Action To Tackle EU Protein Crop Deficit Demanded – Mairead McGuinness MEP

EU agricultural policy must do more to reduce our dependency on imported protein crops while increasing home-grown production, said Mairead McGuinness MEP and co-author of a new European Parliament Resolution on the future EU strategy for the promotion of protein crops.

In adopting the Report, the Parliament’s Agriculture Committee called for an update of the Common Agricultural Policy (CAP) to make cultivation of soya and other grain protein crops more profitable and competitive.

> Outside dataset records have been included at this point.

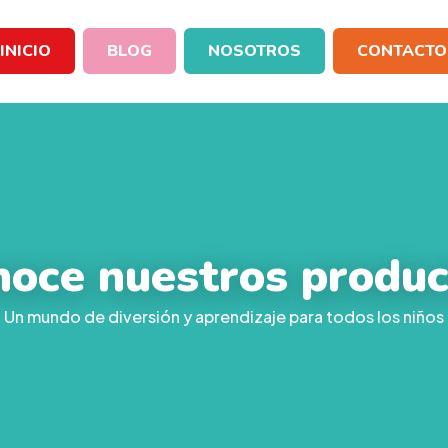
INICIO
BLOG
NOSOTROS
CONTACTO
noce nuestros produc
Un mundo de diversión y aprendizaje para todos los niños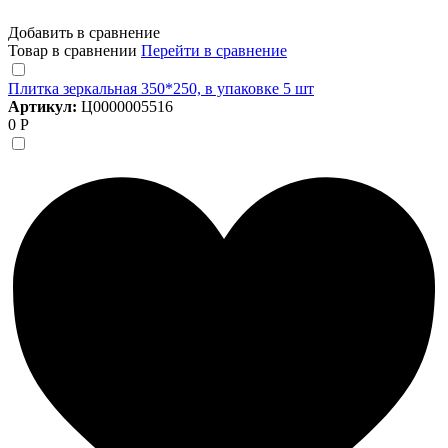
Добавить в сравнение
Товар в сравнении
Перейти в сравнение
Плитка зеркальная 350*250, в упаковке 5 шт
Артикул:
Ц0000005516
0 Р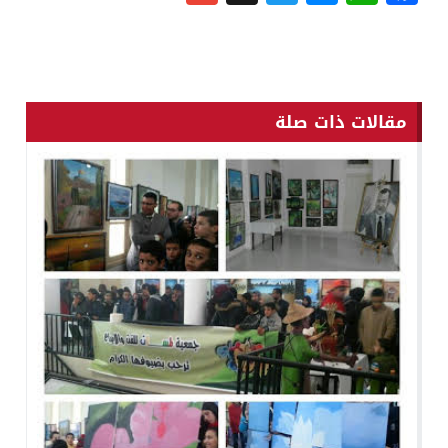
مقالات ذات صلة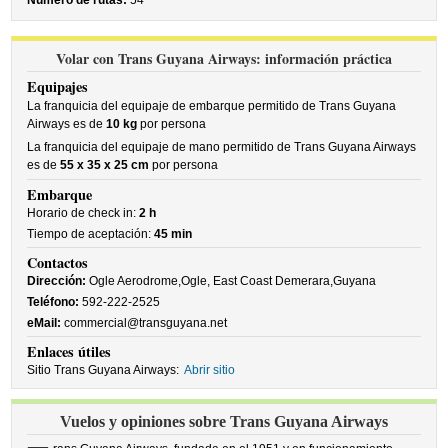
Número de rutas:
54
Volar con Trans Guyana Airways: información práctica
Equipajes
La franquicia del equipaje de embarque permitido de Trans Guyana
Airways es de
10 kg
por persona
La franquicia del equipaje de mano permitido de Trans Guyana Airways
es de
55 x 35 x 25 cm
por persona
Embarque
Horario de check in:
2 h
Tiempo de aceptación:
45 min
Contactos
Dirección:
Ogle Aerodrome,Ogle, East Coast Demerara,Guyana
Teléfono:
592-222-2525
eMail:
commercial@transguyana.net
Enlaces útiles
Sitio Trans Guyana Airways:
Abrir sitio
Vuelos y opiniones sobre Trans Guyana Airways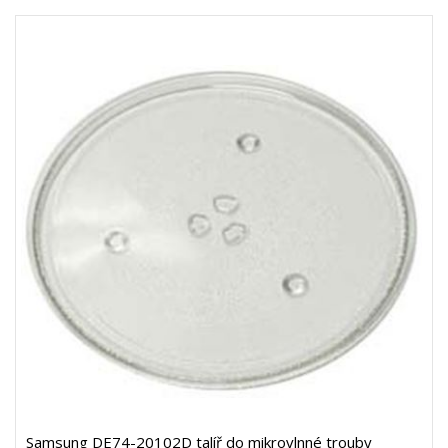
Samsung DE74-20102D talíř do mikrovlnné trouby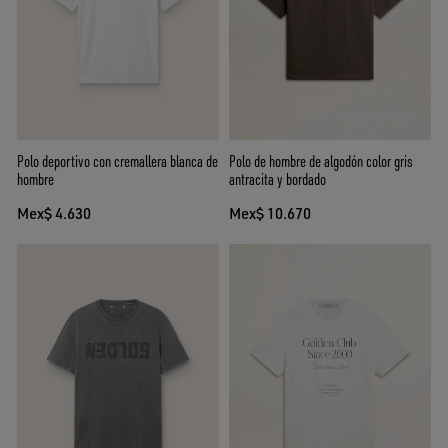
Polo deportivo con cremallera blanca de
Polo de hombre de algodón color gris
hombre
antracita y bordado
Mex$ 4.630
Mex$ 10.670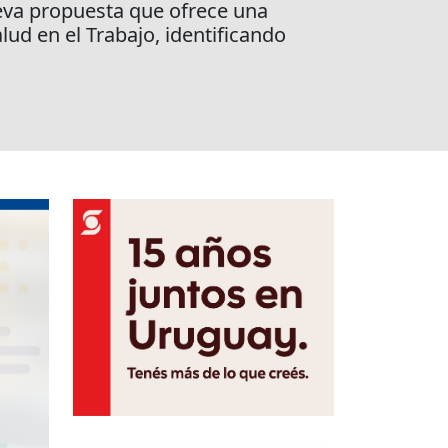
ueva propuesta que ofrece una
lud en el Trabajo, identificando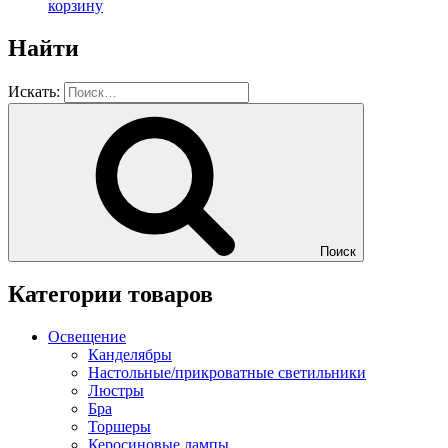
корзину
Найти
Искать:
Поиск
Категории товаров
Освещение
Канделябры
Настольные/прикроватные светильники
Люстры
Бра
Торшеры
Керосиновые лампы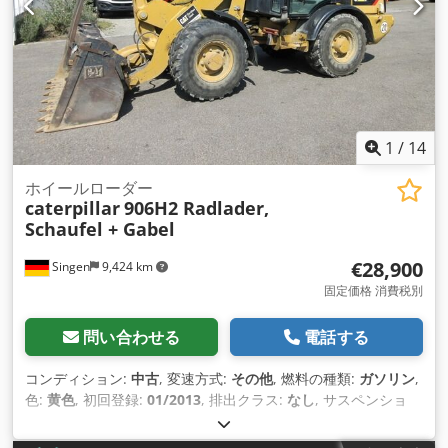
1
/
14
ホイールローダー
caterpillar
906H2 Radlader,
Schaufel + Gabel
€28,900
Singen
9,424 km
固定価格 消費税別
問い合わせる
電話する
コンディション:
中古
, 変速方式:
その他
, 燃料の種類:
ガソリン
,
色:
黄色
, 初回登録:
01/2013
, 排出クラス:
なし
, サスペンショ
ン:
その他
, 製造年:
2013
, 稼働時間:
3,700 h
, 運転席:
その他
,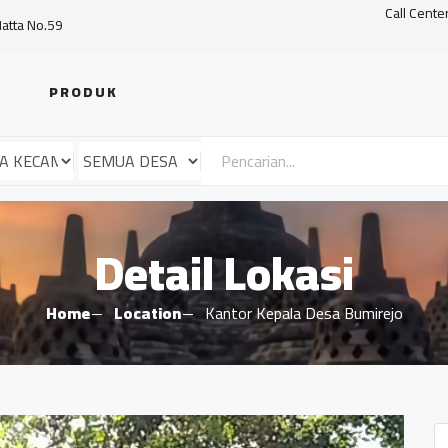
Call Cente
Hatta No.59
PRODUK
Detail Lokasi
Home
Location
Kantor Kepala Desa Bumirejo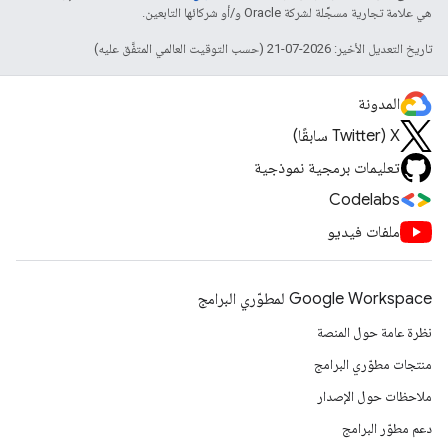
هي علامة تجارية مسجَّلة لشركة Oracle و/أو شركائها التابعين.
تاريخ التعديل الأخير: 2026-07-21 (حسب التوقيت العالمي المتفَّق عليه)
المدونة
‫X ‏(Twitter سابقًا)
تعليمات برمجية نموذجية
Codelabs
ملفات فيديو
Google Workspace لمطوّري البرامج
نظرة عامة حول المنصة
منتجات مطوّري البرامج
ملاحظات حول الإصدار
دعم مطوّر البرامج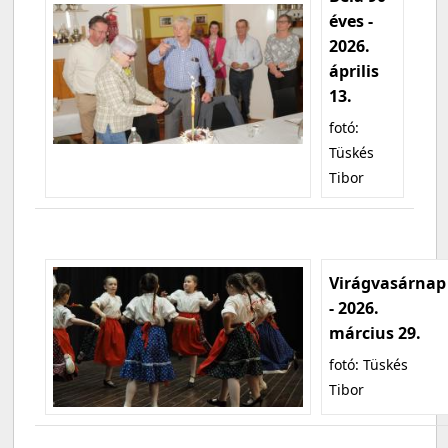
éves -
2026.
április
13.
fotó:
Tüskés
Tibor
Virágvasárnap
- 2026.
március 29.
fotó: Tüskés
Tibor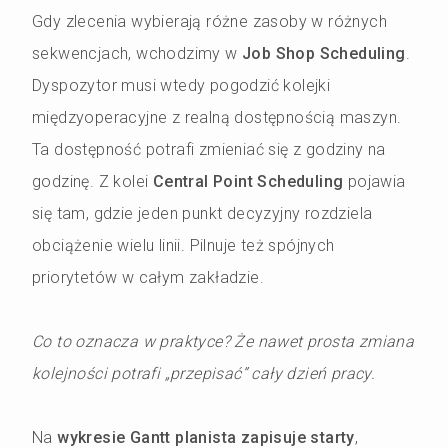
Gdy zlecenia wybierają różne zasoby w różnych
sekwencjach, wchodzimy w
Job Shop Scheduling
.
Dyspozytor musi wtedy pogodzić kolejki
międzyoperacyjne z realną dostępnością maszyn.
Ta dostępność potrafi zmieniać się z godziny na
godzinę. Z kolei
Central Point Scheduling
pojawia
się tam, gdzie jeden punkt decyzyjny rozdziela
obciążenie wielu linii. Pilnuje też spójnych
priorytetów w całym zakładzie.
Co to oznacza w praktyce? Że nawet prosta zmiana
kolejności potrafi „przepisać” cały dzień pracy.
Na
wykresie Gantt planista zapisuje starty
,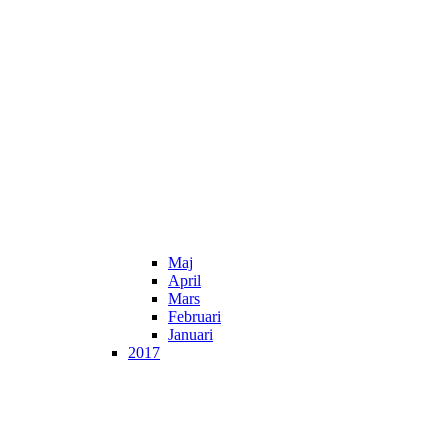
Maj
April
Mars
Februari
Januari
2017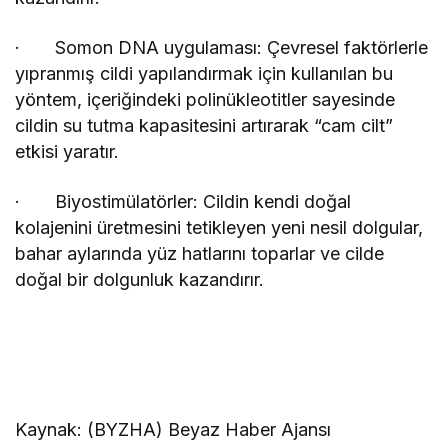
· Somon DNA uygulaması: Çevresel faktörlerle
yıpranmış cildi yapılandırmak için kullanılan bu
yöntem, içeriğindeki polinükleotitler sayesinde
cildin su tutma kapasitesini artırarak “cam cilt”
etkisi yaratır.
· Biyostimülatörler: Cildin kendi doğal
kolajenini üretmesini tetikleyen yeni nesil dolgular,
bahar aylarında yüz hatlarını toparlar ve cilde
doğal bir dolgunluk kazandırır.
Kaynak: (BYZHA) Beyaz Haber Ajansı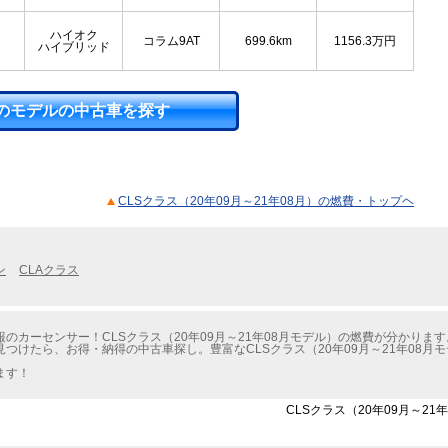
ハイオク
コラム9AT
699.6km
1156.3
万円
ハイブリッド
のモデルの中古車を探す
CLSクラス（20年09月～21年08月）の燃費・トップヘ
ン
CLAクラス
カーセンサー！CLSクラス（20年09月～21年08月モデル）の燃費が分かります
見つけたら、お得・納得の中古車探し。豊富なCLSクラス（20年09月～21年08
ます！
CLSクラス（20年09月～21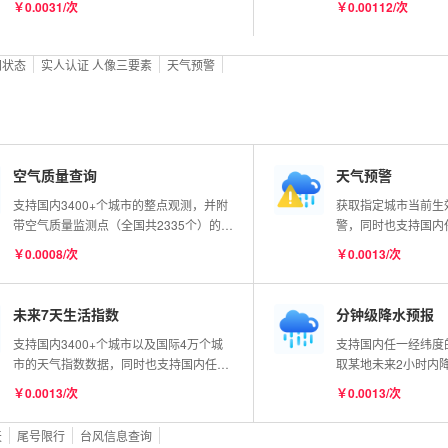
￥0.0031/次
￥0.00112/次
据单号自动识别快递公司，识别单号不收
及时、准确度高
费。
网状态
实人认证 人像三要素
天气预警
空气质量查询
天气预警
支持国内3400+个城市的整点观测，并附
获取指定城市当前生
带空气质量监测点（全国共2335个）的整
警，同时也支持国内
点观测数据；支持国内经纬度查询，返回
口会返回该经纬度最
￥0.0008/次
￥0.0013/次
最近的站点信息。获取指定城市的整点观
如寒潮蓝色预警信号
测空气质量，包含空气质量指数
所有生效中的天气预
（AQI）、首要污染物、空气质量等级
家预警中心。如部分
未来7天生活指数
分钟级降水预报
（优、良、轻度污染、中度污染、重度污
返回值为空，请做好
支持国内3400+个城市以及国际4万个城
支持国内任一经纬度
染、严重污染）、6要素（CO、NO₂、
市的天气指数数据，同时也支持国内任意
取某地未来2小时内
O₃、PM10、PM2.5、SO₂）浓度（除了
经纬度查询，接口会返回该经纬度最近的
钟级、公里级，可准
CO浓度单位为mg/m³之外，其余5种单位
￥0.0013/次
￥0.0013/次
天气指数数据，包括晨练、洗车、穿衣、
出现，何时变大，何
均为μg/m³）等。
感冒、运动、旅游、舒适度、紫外线、钓
天
尾号限行
台风信息查询
鱼、晾晒、过敏、啤酒（12项，有详细说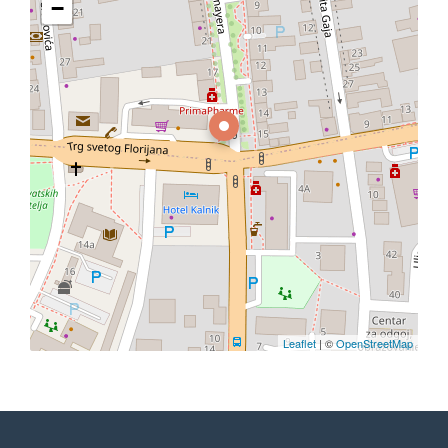
−
Leaflet
| ©
OpenStreetMap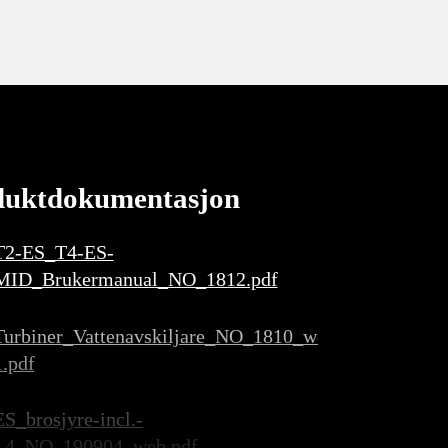
duktdokumentasjon
T2-ES_T4-ES-
MID_Brukermanual_NO_1812.pdf
Turbiner_Vattenavskiljare_NO_1810_web-
1.pdf
ES_brosjyre-incl.-
L4_NO_190904_web.pdf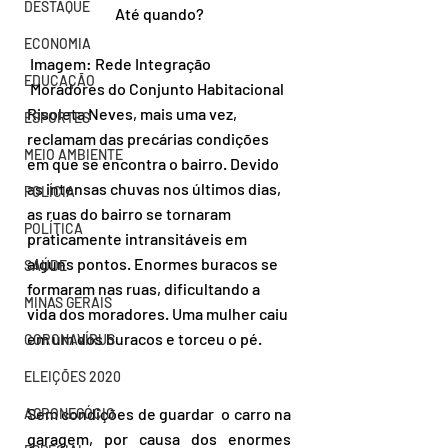
DESTAQUE
Até quando?
ECONOMIA
 Imagem: Rede Integração
EDUCAÇÃO
 Moradores do Conjunto Habitacional 
Risoleta Neves, mais uma vez, 
ESPORTES
reclamam das precárias condições 
MEIO AMBIENTE
em que se encontra o bairro. Devido 
as intensas chuvas nos últimos dias, 
POLÍCIA
as ruas do bairro se tornaram 
POLÍTICA
praticamente intransitáveis em 
alguns pontos. Enormes buracos se 
SAÚDE
formaram nas ruas, dificultando a 
MINAS GERAIS
vida dos moradores. Uma mulher caiu 
em um dos buracos e torceu o pé. 
CORONAVÍRUS
ELEIÇÕES 2020
Sem condições de guardar  o carro na 
AGRONEGÓCIO
garagem, por causa dos enormes 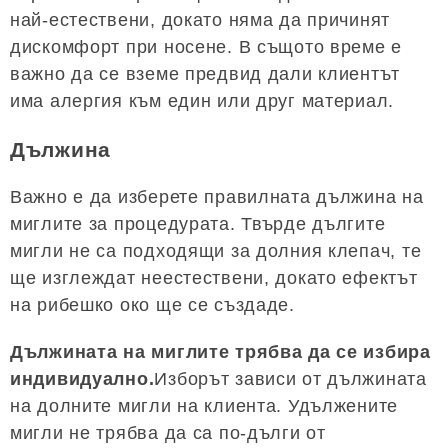
най-естествени, докато няма да причинят
дискомфорт при носене. В същото време е
важно да се вземе предвид дали клиентът
има алергия към един или друг материал.
Дължина
Важно е да изберете правилната дължина на
миглите за процедурата. Твърде дългите
мигли не са подходящи за долния клепач, те
ще изглеждат неестествени, докато ефектът
на рибешко око ще се създаде.
Дължината на миглите трябва да се избира
индивидуално.
Изборът зависи от дължината
на долните мигли на клиента. Удължените
мигли не трябва да са по-дълги от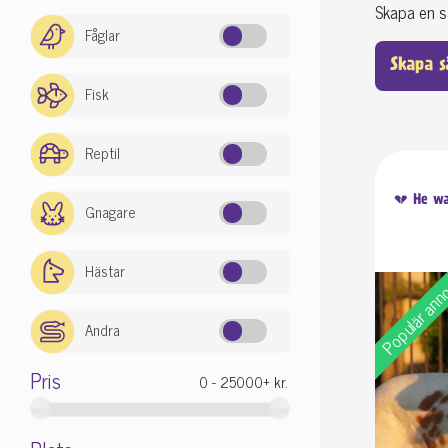
Skapa en s
Fåglar
Skapa s
Fisk
Reptil
💔 He wa
Gnagare
Hästar
Populär an
Andra
Pris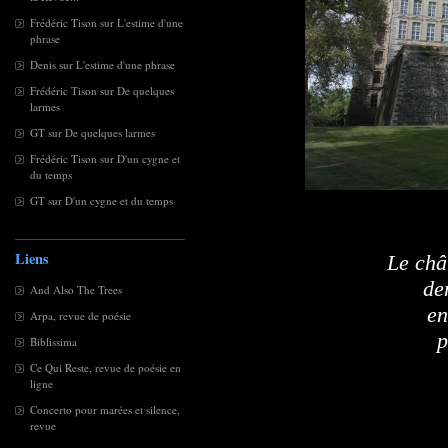
Frédéric Tison
sur
L'estime d'une
phrase
Denis
sur
L'estime d'une phrase
Frédéric Tison
sur
De quelques
larmes
GT
sur
De quelques larmes
Frédéric Tison
sur
D'un cygne et
du temps
GT
sur
D'un cygne et du temps
Liens
Le châ
de
And Also The Trees
en
Arpa, revue de poésie
p
Biblissima
Ce Qui Reste, revue de poésie en
ligne
Concerto pour marées et silence,
revue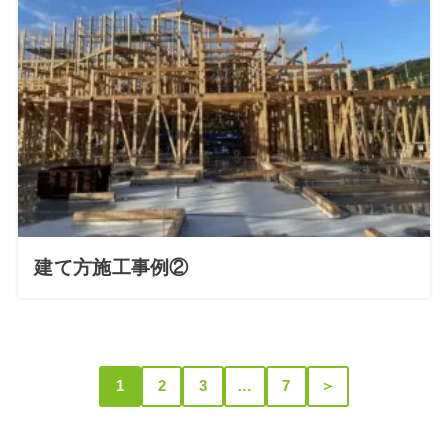
建て方施工事例②
1
2
3
…
7
＞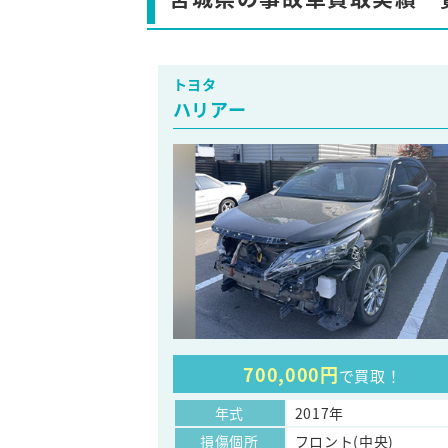
トヨタ
ハリアー
700,000円
で買取！
年式
2017年
損傷個所
フロント(中央)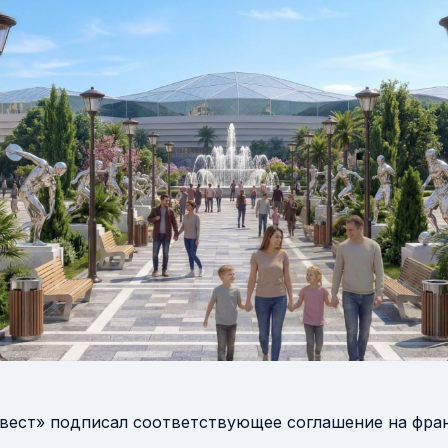
вест» подписал соответствующее соглашение на фран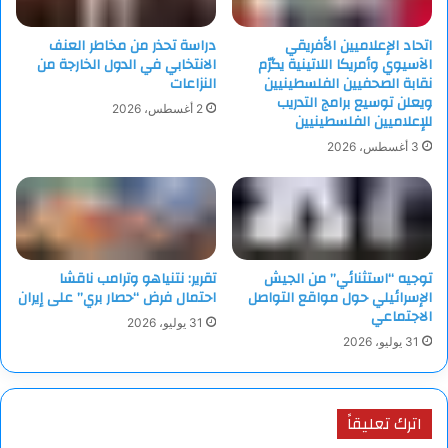
اتحاد الإعلاميين الأفريقي
دراسة تحذر من مخاطر العنف
الآسيوي وأمريكا اللاتينية يكرّم
الانتخابي في الدول الخارجة من
نقابة الصحفيين الفلسطينيين
النزاعات
ويعلن توسيع برامج التدريب
2 أغسطس، 2026
للإعلاميين الفلسطينيين
3 أغسطس، 2026
توجيه “استثنائي” من الجيش
تقرير: نتنياهو وترامب ناقشا
الإسرائيلي حول مواقع التواصل
احتمال فرض “حصار بري” على إيران
الاجتماعي
31 يوليو، 2026
31 يوليو، 2026
اترك تعليقاً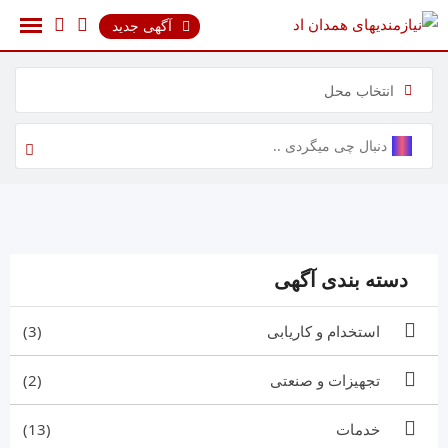
رش
آگهی جدید
ه
حتوا
انتخاب محل
دسته بندی آگهی
استخدام و کاریابی
(3)
تجهیزات و صنعتی
(2)
خدمات
(13)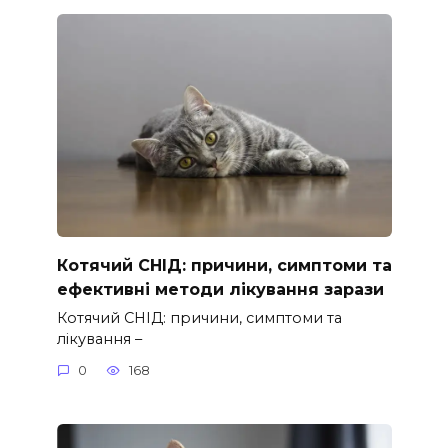
Котячий СНІД: причини, симптоми та
ефективні методи лікування зарази
Котячий СНІД: причини, симптоми та
лікування –
0
168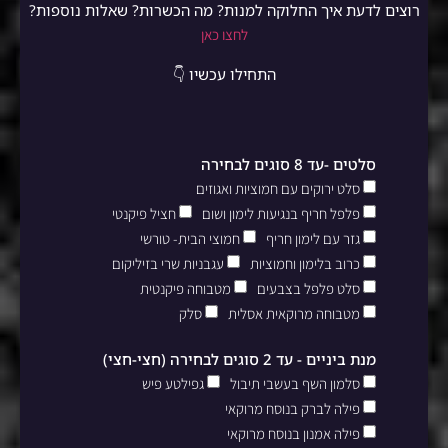
רוצים לדעת איך החלוקה למנות? מה הכשרות? שאלות נוספות?
לחצו כאן
התחילו עכשיו 👇
סלטים -עד 8 סוגים לבחירה
סלט ירוקים עם חמוציות ואגוזים
פלפל חריף בנגיעות לימון ושום
חציל פיקנטי
גזר עם לימון חריף
חמוצי הבית- טורשי
כרוב בלימון וחמוציות
עגבניות שרי בזיליקום
סלט פלפל בצבעים
מטבוחה פיקנטית
מטבוחה מרוקאית אסלית
סלק
מנת ביניים - עד 2 סוגים לבחירה (חצי-חצי)
סלמון השף בעשבי תיבול
גפילטע פיש
פילה לברק בנוסח מרוקאי
פילה אמנון בנוסח מרוקאי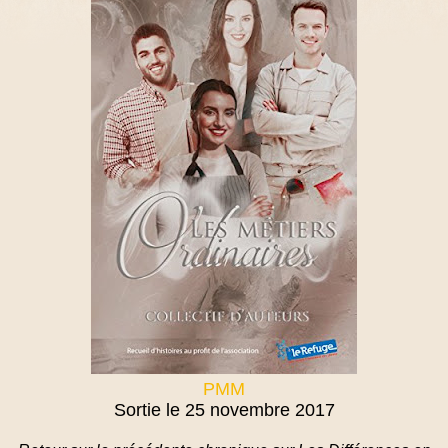
PMM
Sortie le 25 novembre 2017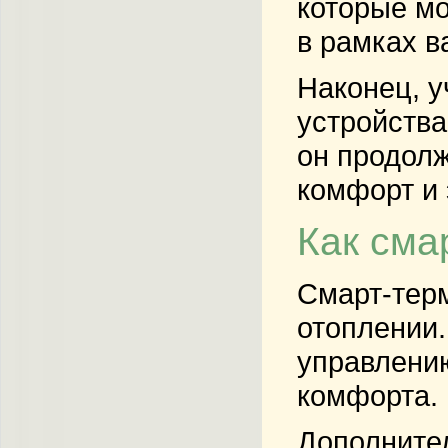
которые мо
в рамках в
Наконец, у
устройства
он продолж
комфорт и
Как сма
Смарт-тер
отоплении.
управлению
комфорта.
Дополнител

“Today’s vote has sent a strong signal to the EU Commission, which is due to launch a strategy on tackling the deficit in plant proteins by the end of the year. To achieve that aim, we must diversity our imports of protein crops and focus more on our European neighbourhood. We would also encourage more investment in research into increasing the profitability and yields of home-grown crops,” said McGuinness who represented the EPP Group in co-drafting the text.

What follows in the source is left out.